Царский русский паспорт, с которым композитор долго не расставался в эмиграции, видимо, означал для Рахманинова слишком много и прежде всего неразрывную связь с той Россией, которая к тому времени уже была потерянной для многих миллионов русских.

«А есть ли еще в Будапеште цыгане?»

Один вопрос Рахманинова, судя по всему, основательно поразил его собеседника из газеты. Есть ли еще в Будапеште цыгане? При чем тут цыгане? Композитор из загадочной России пояснил. В свой прошлый приезд в Будапешт в 1910 г. 37-летний Рахманинов, кстати, уже написавший к тому времени свою сюиту Венгерские танцы, как выяснилось, часами просиживал в местных ресторанах, слушая и изучая цыганскую музыку. «Через некоторое время, – признался Сергей Васильевич, – я уже мог различать – когда цыгане играли настоящие народные мелодии, а когда – лишь подражания. Впрочем, это было нетрудно, ибо у венгерских народных мелодий своя характерная красота. Я бы хотел поближе изучить музыку венгерского народа, но вы видите, времени нет совсем. Как только закончится концерт, я уже мчусь на вокзал и еду дальше. Такая моя жизнь…»

Кто знает, задержись тогда Рахманинов в Будапеште на пару-тройку дней, быть может, мировая музыкальная культура со временем обогатилась бы еще одним шедевром по мотивам венгерских мелодий. Увы. Будапештский концерт Рахманинова 29 ноября 1928 г. стал вторым и последним свиданием композитора с венгерской столицей. Вскоре пошатнувшееся здоровье композитора и блестящего исполнителя заставит отказаться от тяжелых гастрольных турне. Времени вернуться к венгерской музыке у него, к сожалению, уже не будет.

Между двумя мировыми войнами: русская эмигрантская литература глазами венгров

Эржебет Шиллер


Никакой культурной, тем более литературной жизни у русской эмиграции в Венгрии не было.

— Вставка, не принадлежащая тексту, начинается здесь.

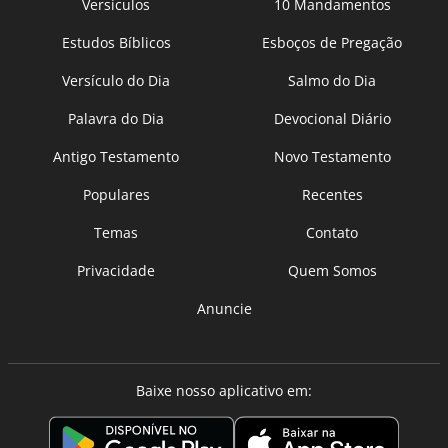
Versículos
10 Mandamentos
Estudos Bíblicos
Esboços de Pregação
Versículo do Dia
Salmo do Dia
Palavra do Dia
Devocional Diário
Antigo Testamento
Novo Testamento
Populares
Recentes
Temas
Contato
Privacidade
Quem Somos
Anuncie
Baixe nosso aplicativo em:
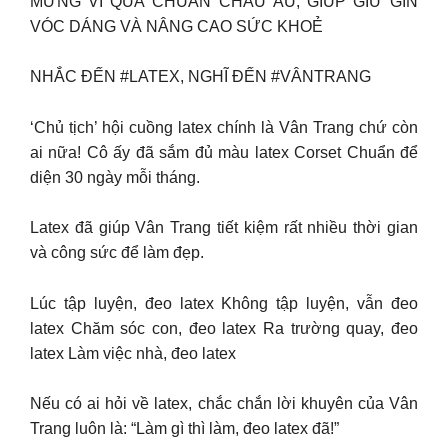
MỪNG VÌ QUÀ CHUẨN CHÂU ÂU, GIÚP GIỮ GÌN
VÓC DÁNG VÀ NÂNG CAO SỨC KHOẺ
NHẮC ĐẾN #LATEX, NGHĨ ĐẾN #VÂNTRANG
‘Chủ tịch’ hội cuồng latex chính là Vân Trang chứ còn
ai nữa! Cô ấy đã sắm đủ màu latex Corset Chuẩn để
diện 30 ngày mỗi tháng.
Latex đã giúp Vân Trang tiết kiệm rất nhiều thời gian
và công sức để làm đẹp.
Lúc tập luyện, đeo latex Không tập luyện, vẫn đeo
latex Chăm sóc con, đeo latex Ra trường quay, đeo
latex Làm việc nhà, đeo latex
Nếu có ai hỏi về latex, chắc chắn lời khuyên của Vân
Trang luôn là: “Làm gì thì làm, đeo latex đã!”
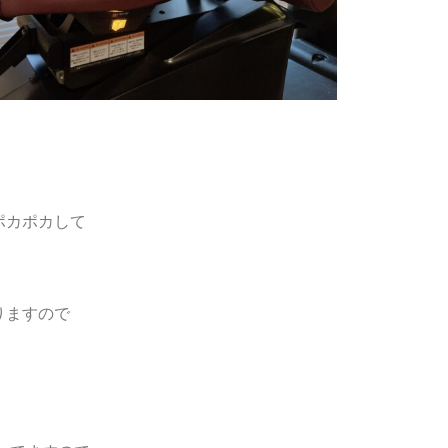
ポカポカして
りますので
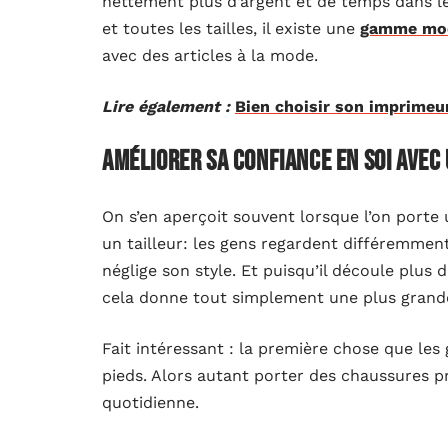
nettement plus d’argent et de temps dans l
et toutes les tailles, il existe une
gamme mod
avec des articles à la mode.
Lire également :
Bien choisir son imprimeu
Améliorer sa confiance en soi avec
On s’en aperçoit souvent lorsque l’on port
un tailleur: les gens regardent différemmen
néglige son style. Et puisqu’il découle plus 
cela donne tout simplement une plus grande
Fait intéressant : la première chose que le
pieds. Alors autant porter des chaussures pr
quotidienne.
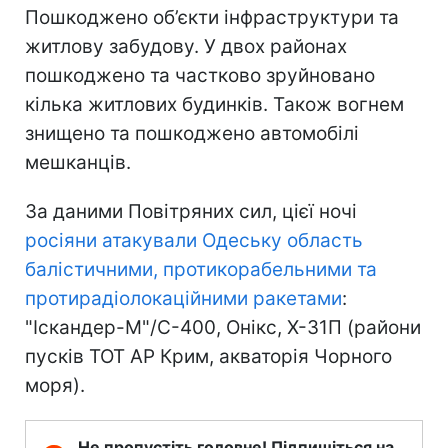
Пошкоджено об’єкти інфраструктури та
житлову забудову. У двох районах
пошкоджено та частково зруйновано
кілька житлових будинків. Також вогнем
знищено та пошкоджено автомобілі
мешканців.
За даними Повітряних сил, цієї ночі
росіяни атакували Одеську область
балістичними, протикорабельними та
протирадіолокаційними ракетами
:
"Іскандер-М"/С-400, Онікс, Х-31П (райони
пусків ТОТ АР Крим, акваторія Чорного
моря).
Не пропустіть головне! Підпишіться на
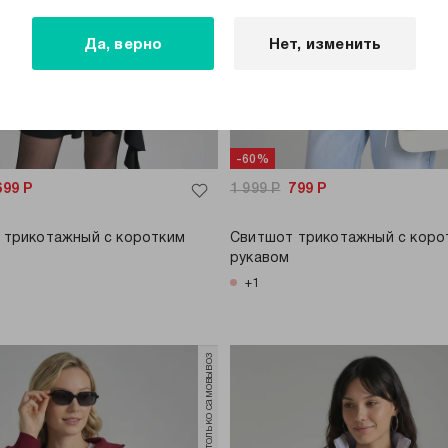
Да, верно
Нет, изменить
-60%
699
Р
1 999
Р
799
Р
 трикотажный с коротким
Свитшот трикотажный с коро
рукавом
+1
только самовывоз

Как не было ни единого писателя или поэта среди здешних русских эмигрантов, не говоря уже о газете или журнале. И это в то время, когда в большинстве крупных европейских городов выходило хотя бы одно-два периодических издания, а в крупных культурных центрах до дюжины! На то, разумеется, были свои исторические и политические причины.

Историческими, а точнее, историко-литературными обстоятельствами объясняются и представления венгерских писателей и читающей публики о русской литературе: то как она присутствовала в сознании общества. Как и повсюду в Европе конца XIX – рубежа XX веков, в Венгрии тоже была мода на русскую литературу. Отдадим должное и явлениям более ранним: интересу Яноша Араня к гоголевской «Шинели» или же «Евгению Онегину» в великолепном переводе Кароя Берци, сильно повлиявшему на всю венгерскую литературу последней трети XIX века. Особенно популярны на рубеже веков были Достоевский и Толстой, ну и Тургенев, а позднее Чехов, конечно. По одному указателю имен в вышедшем под названием «Гении» уже после смерти крупного писателя Д. Костолани (1936) сборнике его статей о зарубежных авторах можно судить о «русских предпочтениях» венгерской читающей публики в XX веке: Пушкин (статья 1935 г.), Тургенев (1927), Достоевский (1921), Толстой (1908, 1910, 1928, 1929), Чехов (1922), Леонид Андреев (1918), Горький (1924); недостает разве что Мережковского, но, зная вкусы Костолани – это неслучайно. Тяга к мистицизму, пренебрегающая психологическим обоснованием мистификация истории – всё это было ему чуждо.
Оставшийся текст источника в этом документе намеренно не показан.